Italian commercial graphic designer Massimo Osti (b. 6 June 1944 in Baricella (Bologna); † 6 June 2005 in Bologna) had begun decorating casual clothing in the late 1960s using processes originally developed for paper printing. In 1974 he named his company, newly formed in Ravarino with a T-shirt manufacturer, Chester Perry. The company name derives from a British comic strip by Frank Dickens, also published in Italy, whose protagonist Bristow works in a factory called Chester Perry. In 1978, partly because of threatened litigation due to similarity of names with Fred Perry and Chester Barrie (British men’s tailor), the company was renamed the C.P. Company. Osti made a name for himself in the sportswear industry through experimental dyeing techniques, unconventional material treatments, and innovative fabric developments from unrelated industries such as aerospace and medical technology. His menswear collections followed the guiding principle of “form follows function”, and he often sought his inspiration in the world of functional workwear and per se practical military uniforms.

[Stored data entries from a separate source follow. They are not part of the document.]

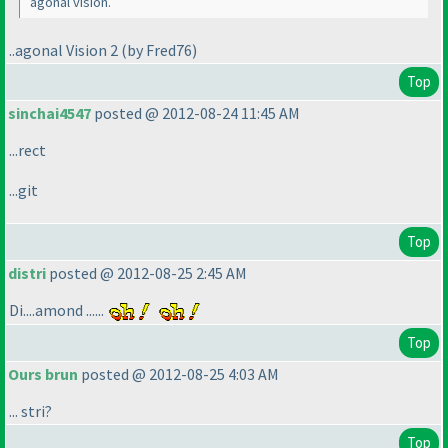
agonal vision.
..agonal Vision 2
(by Fred76
)
Top
sinchai4547
posted @ 2012-08-24 11:45 AM
...rect
...git
Top
distri
posted @ 2012-08-25 2:45 AM
Di....amond ......
Top
Ours brun
posted @ 2012-08-25 4:03 AM
... stri?
Top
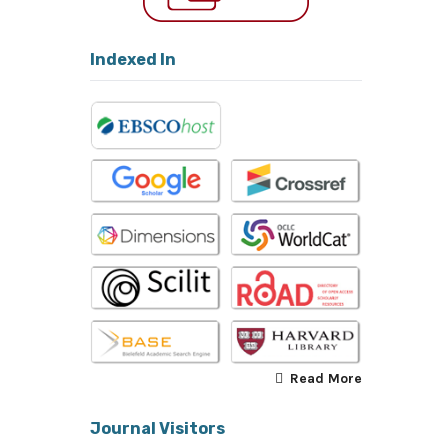
Indexed In
Read More
Journal Visitors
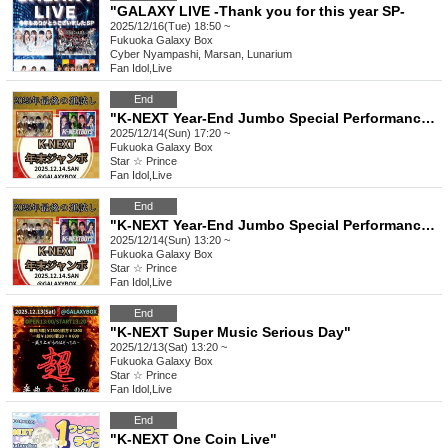
"GALAXY LIVE -Thank you for this year SP-
2025/12/16(Tue) 18:50 ~
Fukuoka
Galaxy Box
Cyber Nyampashi, Marsan, Lunarium
Fan Idol
,
Live
End
"K-NEXT Year-End Jumbo Special Performance" Part 2
2025/12/14(Sun) 17:20 ~
Fukuoka
Galaxy Box
Star ☆ Prince
Fan Idol
,
Live
End
"K-NEXT Year-End Jumbo Special Performance" Part 1
2025/12/14(Sun) 13:20 ~
Fukuoka
Galaxy Box
Star ☆ Prince
Fan Idol
,
Live
End
"K-NEXT Super Music Serious Day"
2025/12/13(Sat) 13:20 ~
Fukuoka
Galaxy Box
Star ☆ Prince
Fan Idol
,
Live
End
"K-NEXT One Coin Live"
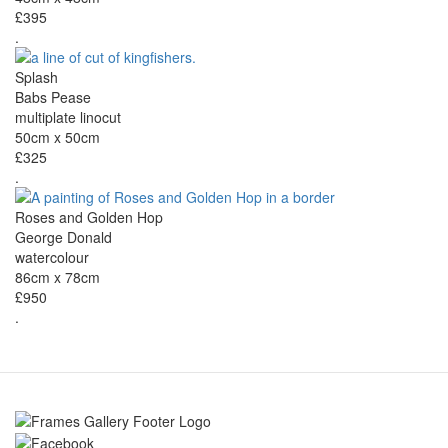
£395
.
Splash
Babs Pease
multiplate linocut
50cm x 50cm
£325
.
Roses and Golden Hop
George Donald
watercolour
86cm x 78cm
£950
.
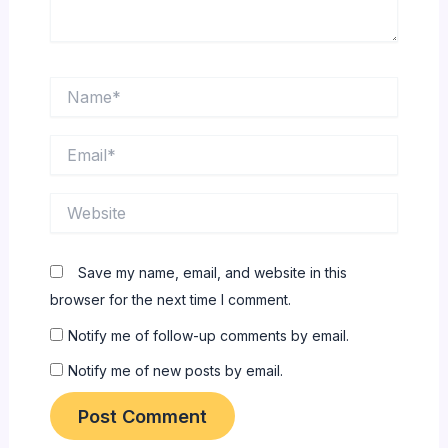
Name*
Email*
Website
Save my name, email, and website in this
browser for the next time I comment.
Notify me of follow-up comments by email.
Notify me of new posts by email.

In 1978, an infant collection called C.P. Baby was added, and in the early 1980s, Osti launched the sportier, lower-priced secondary line Boneville (1981) and the progressive secondary line Stone Island (1982, originally and until the late 1980s: Stone Island Marina), in addition to the more dignified main collection C.P. Company. Osti borrowed the name ‘Boneville’ from the Triumph manufacturer’s motorcycle of the same name. Osti had experimented with truck covers, canvas and nylon, and the stonewash technique, and came across a reversible, two-tone fabric (Tela Stella), from which he created the first low-run Stone Island collection, which sold out immediately. The name Stone Island, originally suggested by Osti’s wife Daniela as “isola di pietra” (meaning ‘stone island’), was meant to symbolize the freedom of an island and the indestructibility of stone. The compass, which Osti – himself an enthusiastic sailor and sportsman – had attached to the outside of his clothes on fabric labels (the so-called ‘badges’), stood for the open sea and the constant search for the new. Osti was considered a pioneer of piece dyeing (tinto in capo) from 1973 onwards, in which the final stage of the process involves dyeing the garments that have already been completed, often made up of different materials, rather than dyeing the fabrics or individual threads at the start of the process. Osti also took advantage of the stonewash method. While C.P. Company embodied understated, smart fashion in neutral colours, the more colourful, fashionable and slightly lower-priced – albeit high-priced – Stone Island collection was Osti’s platform for experimentation, for which he also procured industrial machines made especially for him.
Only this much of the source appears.